# High Racks



## ntbirddog (Dec 4, 2012)

I'm interested in building a High Rack. Does anyone have any pictures of their High Rack.


----------



## El Gato Loco (Jan 15, 2010)

I love a fresh discussion as much as the next guy, but if you're in a hurry you might want to checkout the search at the top right. I know there have been a few topics in the past.

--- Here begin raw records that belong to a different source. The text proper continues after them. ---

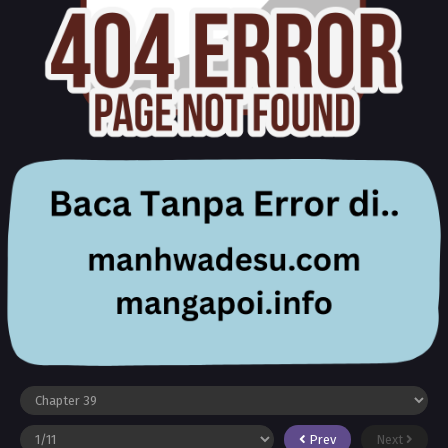
Prev
Next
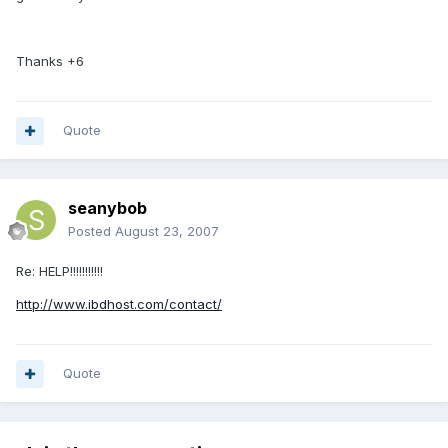
Thanks +6
Quote
seanybob
Posted
August 23, 2007
Re: HELP!!!!!!!!!!!
http://www.ibdhost.com/contact/
Quote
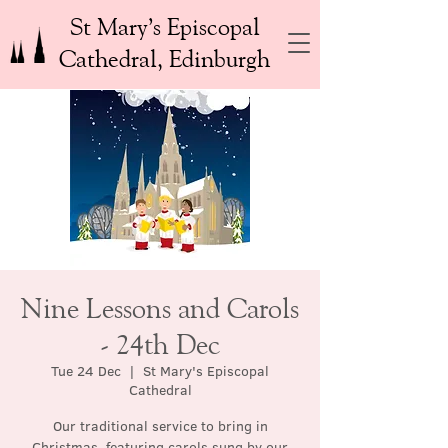
St Mary’s Episcopal
Cathedral, Edinburgh
Nine Lessons and Carols
- 24th Dec
Tue 24 Dec
  |  
St Mary's Episcopal
Cathedral
Our traditional service to bring in
Christmas, featuring carols sung by our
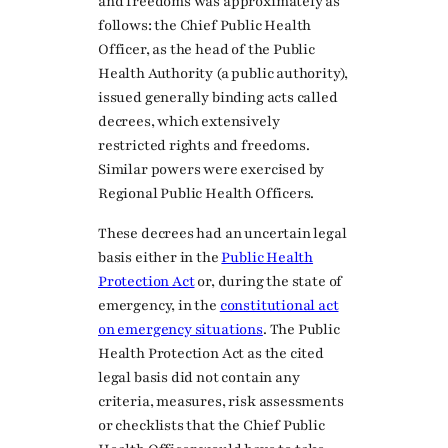
and freedoms was approximately as
follows: the Chief Public Health
Officer, as the head of the Public
Health Authority (a public authority),
issued generally binding acts called
decrees, which extensively
restricted rights and freedoms.
Similar powers were exercised by
Regional Public Health Officers.
These decrees had an uncertain legal
basis either in the
Public Health
Protection Act
or, during the state of
emergency, in the
constitutional act
on emergency situations
. The Public
Health Protection Act as the cited
legal basis did not contain any
criteria, measures, risk assessments
or checklists that the Chief Public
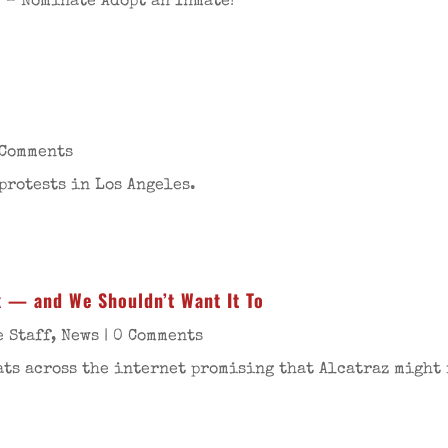
 – Nominate Adopt an Inmate!
 Comments
protests in Los Angeles.
k — and We Shouldn’t Want It To
e Staff
,
News
| 0 Comments
ats across the internet promising that Alcatraz might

I have a new welder and i'm looking to build a new one as soon as i move back to TX in a couple of months. I had a nice rack on top of my last truck that I had planned on finishing out. Bought the swivel hunting chairs, the rack, and just never brought it all together. I still have those chairs though so I might have to incorporate them into the new setup.

Welcome to PT!


----------



## youngdon (Mar 10, 2010)

Welcome to the forum ntbirddog


----------



## 220swift (Mar 2, 2011)

Welcome to the PT forum ntbirddog!


----------



## fr3db3ar (Aug 6, 2011)

Welcome aboard. No high rack hunting here :welcome2:


----------



## old skunk (Aug 14, 2012)

welcome 2 pt


----------



## bucksquatch (Nov 21, 2012)

What states are legal high rack hunting states? Couldn't find a list anywhere on the internetz, I'm assuming desert states.


----------



## Paul-e (Sep 16, 2012)

Thread about racks, I was expecting some pictures! lol :tongue:

welcome to the site ntbirddog


----------